— Task requirements —
Every record below should be repeated word for word, with the pictures left out.

[Data records]
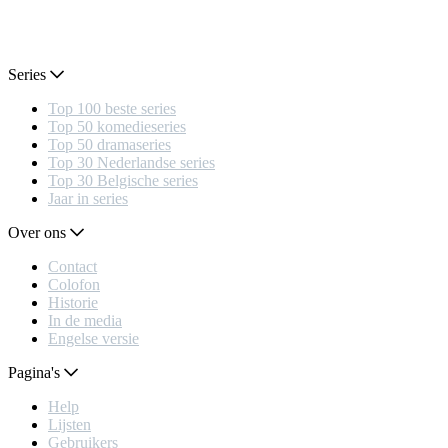
Series
Top 100 beste series
Top 50 komedieseries
Top 50 dramaseries
Top 30 Nederlandse series
Top 30 Belgische series
Jaar in series
Over ons
Contact
Colofon
Historie
In de media
Engelse versie
Pagina's
Help
Lijsten
Gebruikers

— Task response —
Series
Top 100 beste series
Top 50 komedieseries
Top 50 dramaseries
Top 30 Nederlandse series
Top 30 Belgische series
Jaar in series
Over ons
Contact
Colofon
Historie
In de media
Engelse versie
Pagina's
Help
Lijsten
Gebruikers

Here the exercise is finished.